Word for word, restate the lines of the data below between those holding "White River Valley" and "Future solutions", inclusive; pictures do not belong in the copy.
○ ○ ○ ○ ○
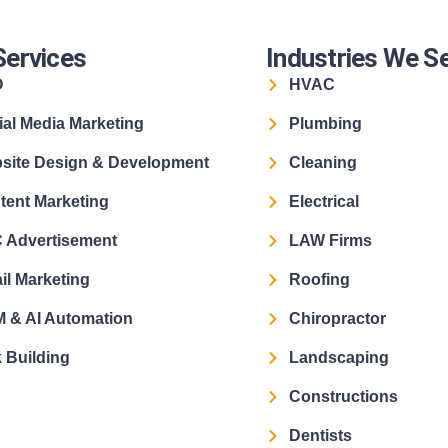
Services
Industries We S
O
HVAC
ial Media Marketing
Plumbing
site Design & Development
Cleaning
tent Marketing
Electrical
 Advertisement
LAW Firms
il Marketing
Roofing
 & AI Automation
Chiropractor
 Building
Landscaping
Constructions
Dentists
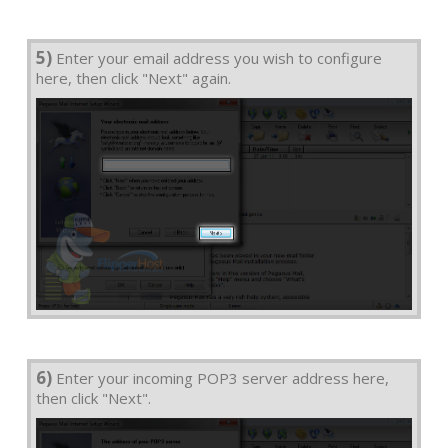
5)
Enter your email address you wish to configure
here, then click "Next" again.
6)
Enter your incoming POP3 server address here,
then click "Next".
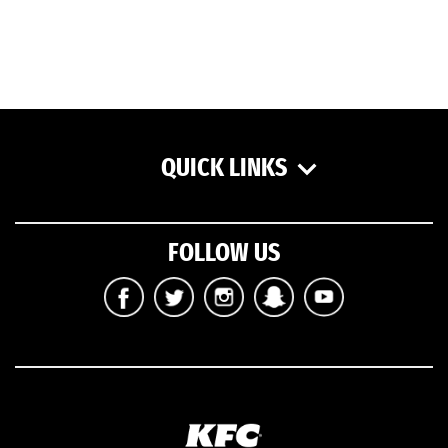
QUICK LINKS
FOLLOW US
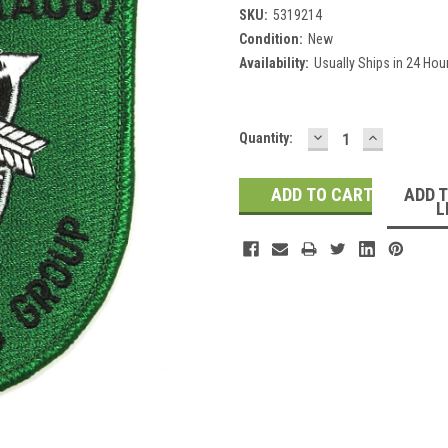
SKU:
5319214
Condition:
New
Availability:
Usually Ships in 24 Hou
DECREASE
INCREASE
Current
Quantity:
QUANTITY:
QUANTITY
Stock:
ADD 
L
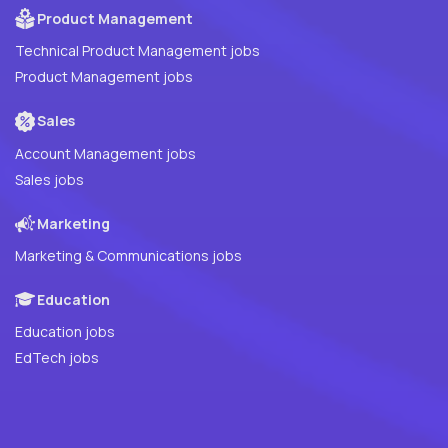
Product Management
Technical Product Management jobs
Product Management jobs
Sales
Account Management jobs
Sales jobs
Marketing
Marketing & Communications jobs
Education
Education jobs
EdTech jobs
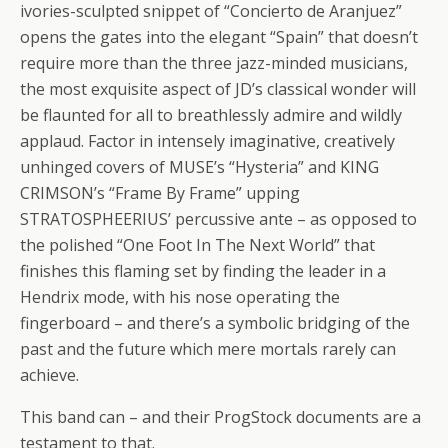
ivories-sculpted snippet of “Concierto de Aranjuez”
opens the gates into the elegant “Spain” that doesn’t
require more than the three jazz-minded musicians,
the most exquisite aspect of JD’s classical wonder will
be flaunted for all to breathlessly admire and wildly
applaud. Factor in intensely imaginative, creatively
unhinged covers of MUSE’s “Hysteria” and KING
CRIMSON’s “Frame By Frame” upping
STRATOSPHEERIUS’ percussive ante – as opposed to
the polished “One Foot In The Next World” that
finishes this flaming set by finding the leader in a
Hendrix mode, with his nose operating the
fingerboard – and there’s a symbolic bridging of the
past and the future which mere mortals rarely can
achieve.
This band can – and their ProgStock documents are a
testament to that.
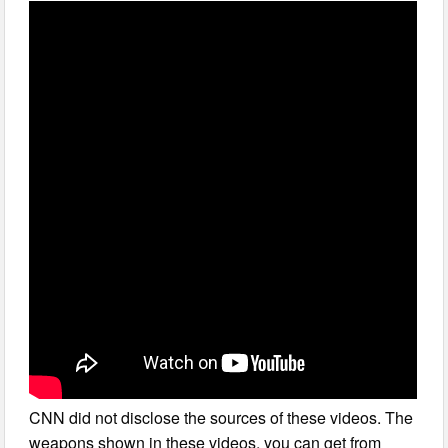
CNN did not disclose the sources of these videos. The
weapons shown in these videos, you can get from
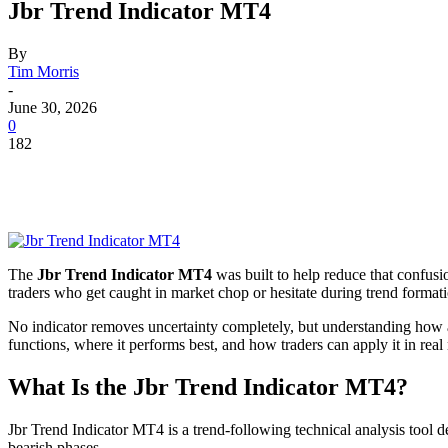
Jbr Trend Indicator MT4
By
Tim Morris
-
June 30, 2026
0
182
The
Jbr Trend Indicator MT4
was built to help reduce that confusio
traders who get caught in market chop or hesitate during trend formatio
No indicator removes uncertainty completely, but understanding how 
functions, where it performs best, and how traders can apply it in real
What Is the Jbr Trend Indicator MT4?
Jbr Trend Indicator MT4 is a trend-following technical analysis tool d
bearish phases.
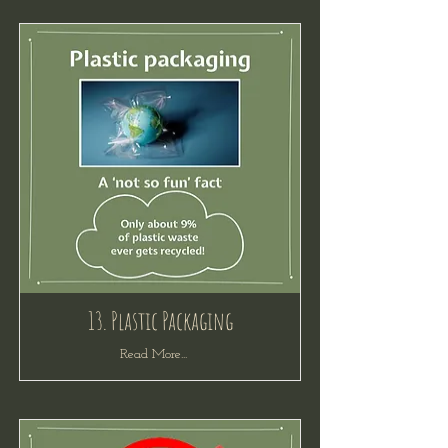
13. Plastic Packaging
Read More...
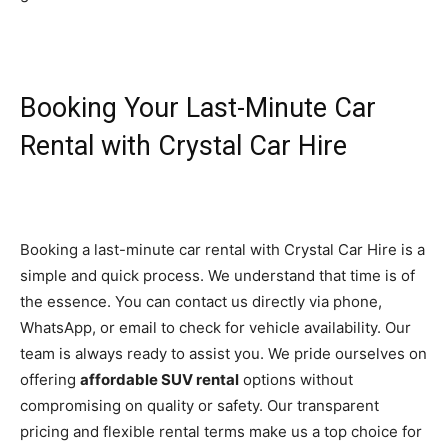
Booking Your Last-Minute Car
Rental with Crystal Car Hire
Booking a last-minute car rental with Crystal Car Hire is a
simple and quick process. We understand that time is of
the essence. You can contact us directly via phone,
WhatsApp, or email to check for vehicle availability. Our
team is always ready to assist you. We pride ourselves on
offering
affordable SUV rental
options without
compromising on quality or safety. Our transparent
pricing and flexible rental terms make us a top choice for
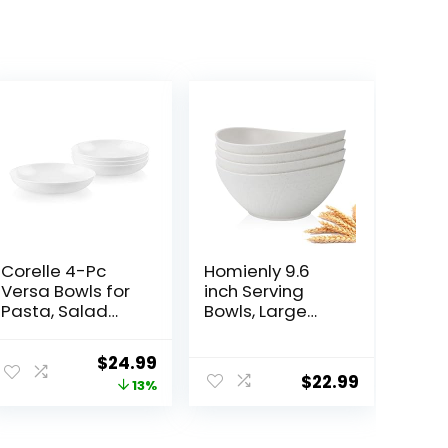
Corelle 4-Pc
Homienly 9.6
Versa Bowls for
inch Serving
Pasta, Salad
Bowls, Large
and More,
Serving Dishes
Service for 4,
for Wedding
Original
Current
$
24.99
Durable and
Parties, 60 Oz
$
22.99
price
price
13%
Eco-Friendly 30-
for Salad, Side
Oz , Compact
Dishes, Pasta,
was:
is:
Stack Bowl Set,
Oval Shape,
$28.59.
$24.99.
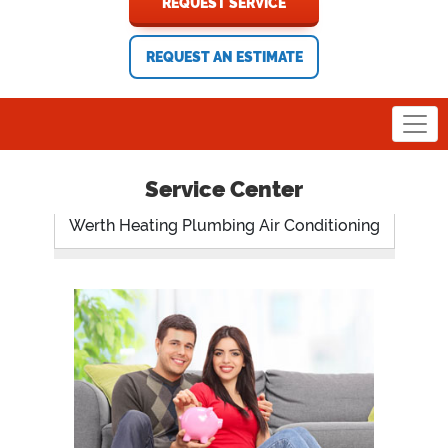
REQUEST SERVICE
REQUEST AN ESTIMATE
Service Center
Werth Heating Plumbing Air Conditioning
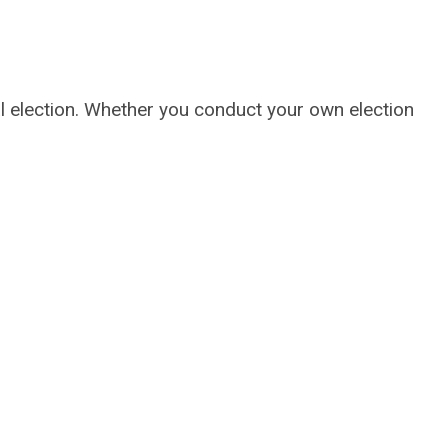
l election. Whether you conduct your own election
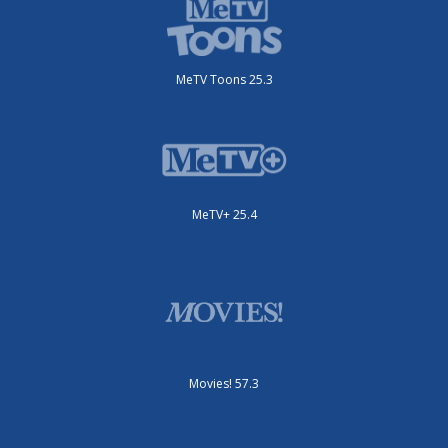
MeTV Toons 25.3
MeTV+ 25.4
Movies! 57.3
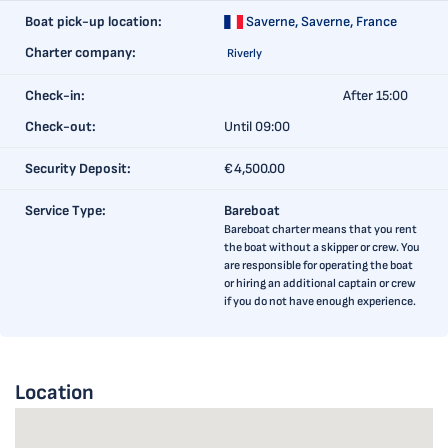
Boat pick-up location:
Saverne,
Saverne, France
Charter company:
Riverly
Check-in:
After 15:00
Check-out:
Until 09:00
Security Deposit:
€4,500.00
Service Type:
Bareboat
Bareboat charter means that you rent
the boat without a skipper or crew. You
are responsible for operating the boat
or hiring an additional captain or crew
if you do not have enough experience.
Location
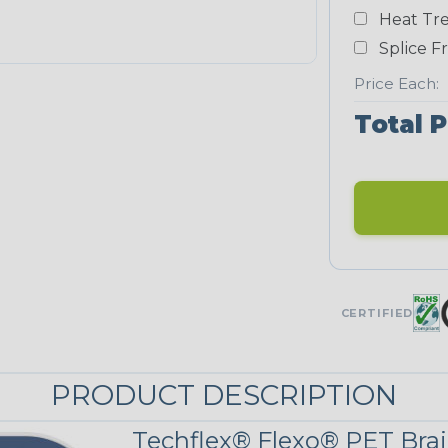
Heat Tre
Teal Blue
Splice F
NEONS
Price Each:
Total P
Neon Blue
Fluorescent
Neon Yellow
UNITRACE
CERTIFIED
UniTrace Gold
STRIPES
PRODUCT DESCRIPTION
Techflex® Flexo® PET Brai
Black w/ Beige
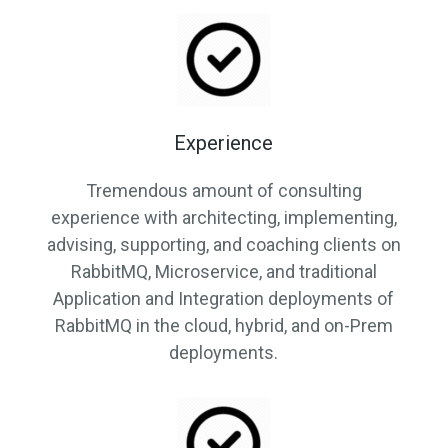
Experience
Tremendous amount of consulting
experience with architecting, implementing,
advising, supporting, and coaching clients on
RabbitMQ, Microservice, and traditional
Application and Integration deployments of
RabbitMQ in the cloud, hybrid, and on-Prem
deployments.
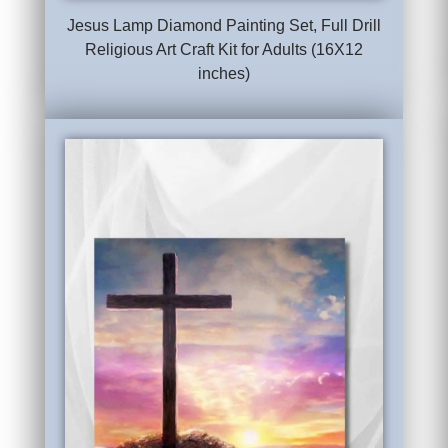
Jesus Lamp Diamond Painting Set, Full Drill
Religious Art Craft Kit for Adults (16X12
inches)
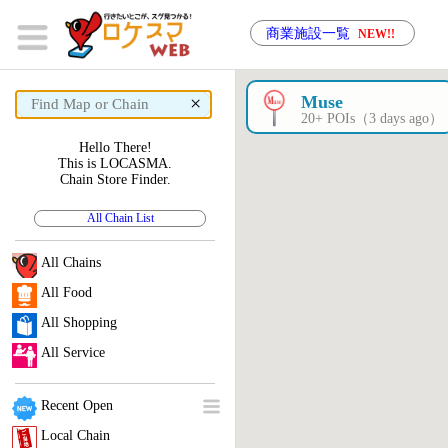
商業施設一覧
NEW!!
×
Muse
20+ POIs（3 days ago）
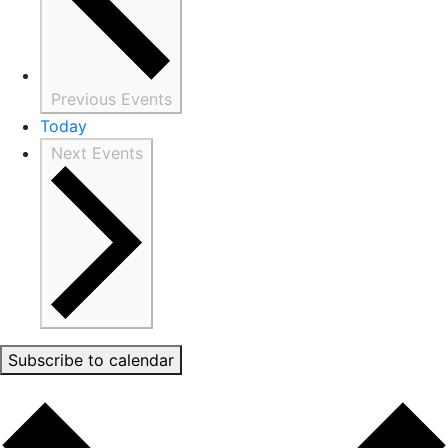
Previous
Events
Today
Next
Events
Subscribe to calendar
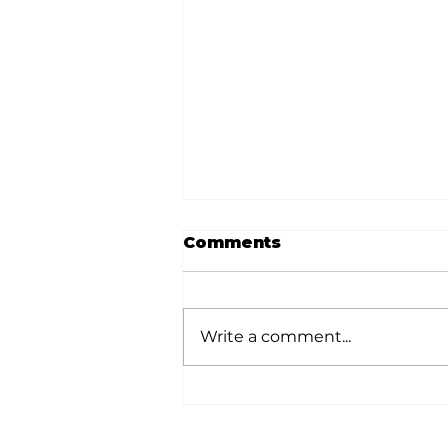
Comments
Write a comment...
White River Valley
Electric Cooperative
announces 2026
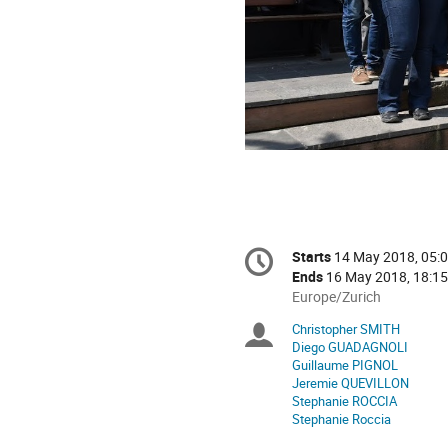
Conference
Starts
14 May 2018, 05:
Date/Time
information
Ends
16 May 2018, 18:15
All
Europe/Zurich
times
Christopher SMITH
Chairpersons
are
Diego GUADAGNOLI
in
Guillaume PIGNOL
Europe/Zurich
Jeremie QUEVILLON
Stephanie ROCCIA
Stephanie Roccia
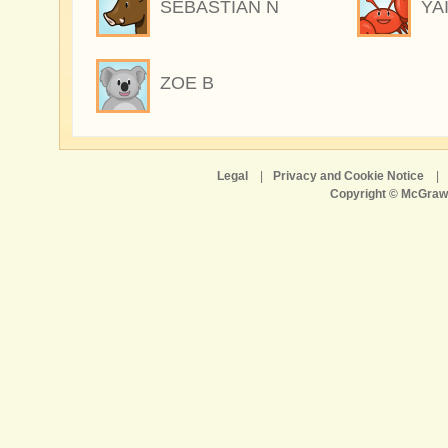
SEBASTIAN N
YA
ZOE B
Legal
|
Privacy and Cookie Notice
|
Copyright © McGraw-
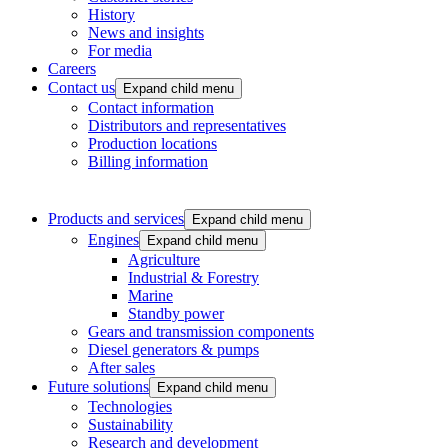
History
News and insights
For media
Careers
Contact us
Expand child menu
Contact information
Distributors and representatives
Production locations
Billing information
Products and services
Expand child menu
Engines
Expand child menu
Agriculture
Industrial & Forestry
Marine
Standby power
Gears and transmission components
Diesel generators & pumps
After sales
Future solutions
Expand child menu
Technologies
Sustainability
Research and development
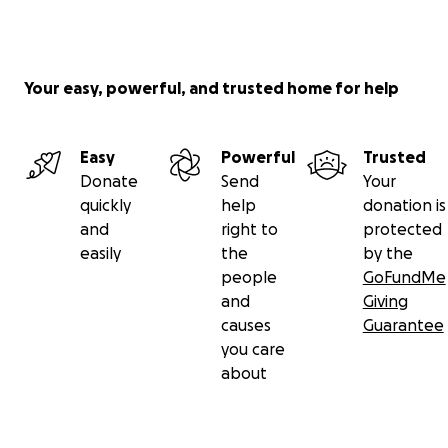
Your easy, powerful, and trusted home for help
Easy
Powerful
Trusted
Donate
Send
Your
quickly
help
donation is
and
right to
protected
easily
the
by the
people
GoFundMe
and
Giving
causes
Guarantee
you care
about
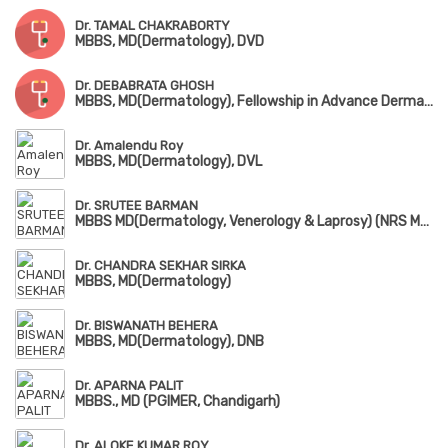
Dr. TAMAL CHAKRABORTY
MBBS, MD(Dermatology), DVD
Dr. DEBABRATA GHOSH
MBBS, MD(Dermatology), Fellowship in Advance Dermatosurgery, Laser, Botox & Chemical Peeling
Dr. Amalendu Roy
MBBS, MD(Dermatology), DVL
Dr. SRUTEE BARMAN
MBBS MD(Dermatology, Venerology & Laprosy) (NRS Medical College & Hospital)
Dr. CHANDRA SEKHAR SIRKA
MBBS, MD(Dermatology)
Dr. BISWANATH BEHERA
MBBS, MD(Dermatology), DNB
Dr. APARNA PALIT
MBBS., MD (PGIMER, Chandigarh)
Dr. ALOKE KUMAR ROY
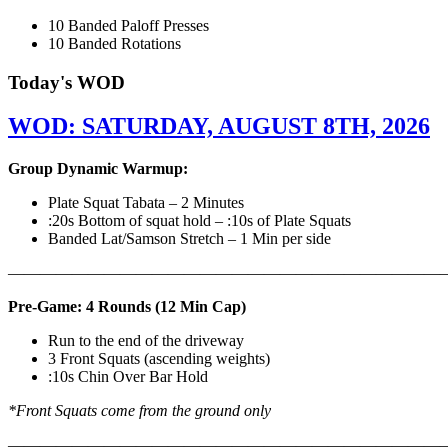
10 Banded Paloff Presses
10 Banded Rotations
Today's WOD
WOD: SATURDAY, AUGUST 8TH, 2026
Group Dynamic Warmup:
Plate Squat Tabata – 2 Minutes
:20s Bottom of squat hold – :10s of Plate Squats
Banded Lat/Samson Stretch – 1 Min per side
————————————————————————————
Pre-Game: 4 Rounds (12 Min Cap)
Run to the end of the driveway
3 Front Squats (ascending weights)
:10s Chin Over Bar Hold
*Front Squats come from the ground only
———————————————————————————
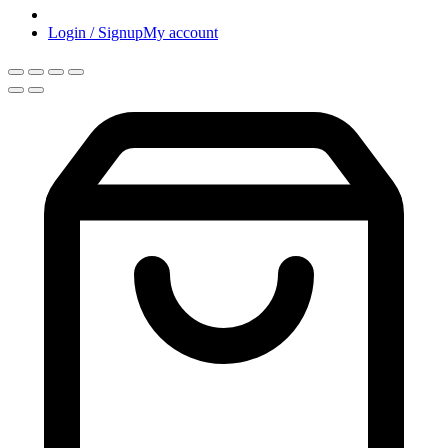
Login / Signup
My account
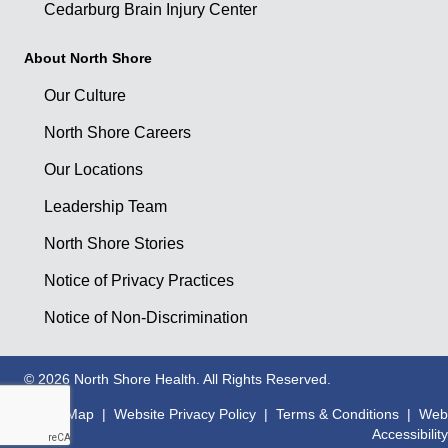
Cedarburg Brain Injury Center
About North Shore
Our Culture
North Shore Careers
Our Locations
Leadership Team
North Shore Stories
Notice of Privacy Practices
Notice of Non-Discrimination
© 2026 North Shore Health. All Rights Reserved.
Site Map
|
Website Privacy Policy
|
Terms & Conditions
|
Web
Accessibility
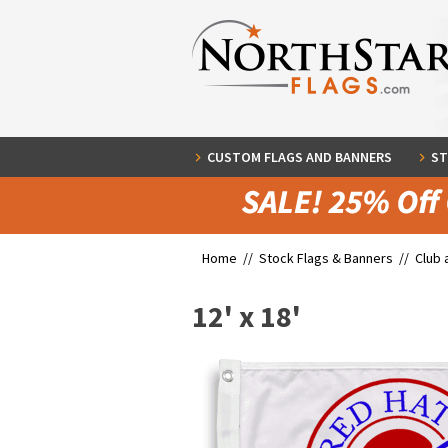
CUSTOM FLAGS AND BANNERS
ST
Home //
Stock Flags & Banners
//
Club 
12' x 18'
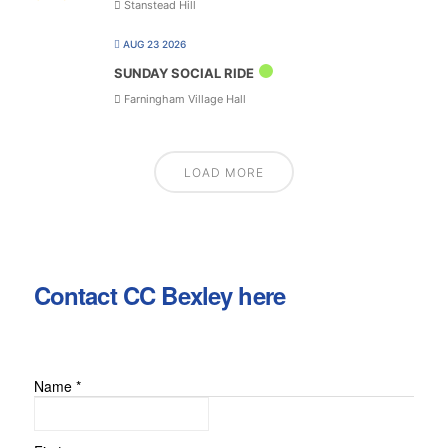
Stanstead Hill
AUG 23 2026
SUNDAY SOCIAL RIDE
Farningham Village Hall
LOAD MORE
Contact CC Bexley here
Name
*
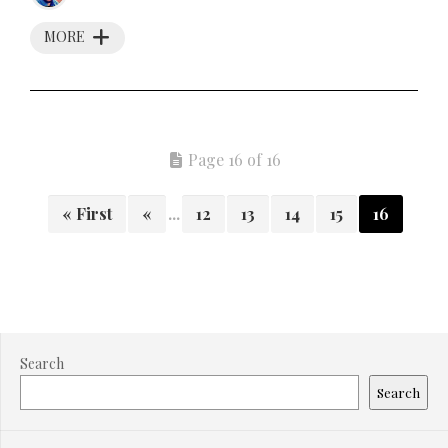
MORE
Page 16 of 16
« First
«
...
12
13
14
15
16
Search
Search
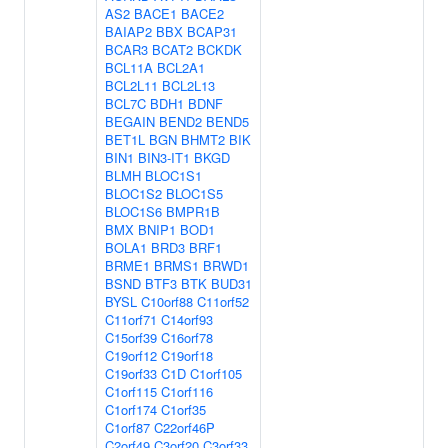
AS2
BACE1
BACE2
BAIAP2
BBX
BCAP31
BCAR3
BCAT2
BCKDK
BCL11A
BCL2A1
BCL2L11
BCL2L13
BCL7C
BDH1
BDNF
BEGAIN
BEND2
BEND5
BET1L
BGN
BHMT2
BIK
BIN1
BIN3-IT1
BKGD
BLMH
BLOC1S1
BLOC1S2
BLOC1S5
BLOC1S6
BMPR1B
BMX
BNIP1
BOD1
BOLA1
BRD3
BRF1
BRME1
BRMS1
BRWD1
BSND
BTF3
BTK
BUD31
BYSL
C10orf88
C11orf52
C11orf71
C14orf93
C15orf39
C16orf78
C19orf12
C19orf18
C19orf33
C1D
C1orf105
C1orf115
C1orf116
C1orf174
C1orf35
C1orf87
C22orf46P
C2orf49
C3orf20
C3orf33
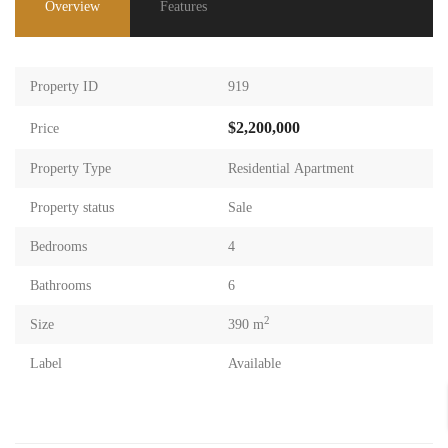
Overview
Features
Property ID
919
$2,200,000
Price
Property Type
Residential Apartment
Property status
Sale
Bedrooms
4
Bathrooms
6
2
Size
390 m
Label
Available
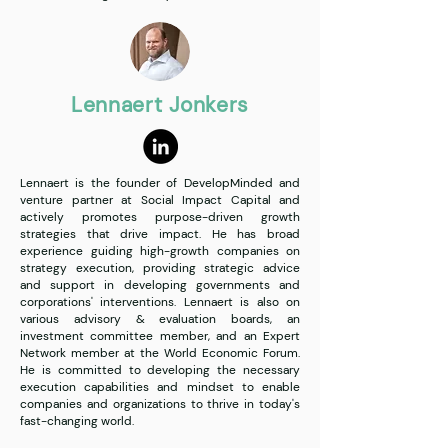
Lennaert Jonkers
Lennaert is the founder of DevelopMinded and
venture partner at Social Impact Capital and
actively promotes purpose-driven growth
strategies that drive impact. He has broad
experience guiding high-growth companies on
strategy execution, providing strategic advice
and support in developing governments and
corporations' interventions. Lennaert is also on
various advisory & evaluation boards, an
investment committee member, and an Expert
Network member at the World Economic Forum.
He is committed to developing the necessary
execution capabilities and mindset to enable
companies and organizations to thrive in today's
fast-changing world.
○ ○ ○ ○ ○
Solution to this task
White River Valley
Electric Cooperative
announces 2026
Conference
Starts
14 May 2018, 05:
Date/Time
information
Ends
16 May 2018, 18:15
All
Europe/Zurich
times
Christopher SMITH
Chairpersons
are
Diego GUADAGNOLI
in
Guillaume PIGNOL
Europe/Zurich
Jeremie QUEVILLON
Stephanie ROCCIA
Stephanie Roccia
SEBASTIAN N
YA
ZOE B
Legal
|
Privacy and Cookie Notice
|
Copyright © McGraw-
History
News and insights
For media
Careers
Contact us
Expand child menu
Contact information
Distributors and representatives
Production locations
Billing information
Products and services
Expand child menu
Engines
Expand child menu
Agriculture
Industrial & Forestry
Marine
Standby power
Gears and transmission components
Diesel generators & pumps
After sales
Future solutions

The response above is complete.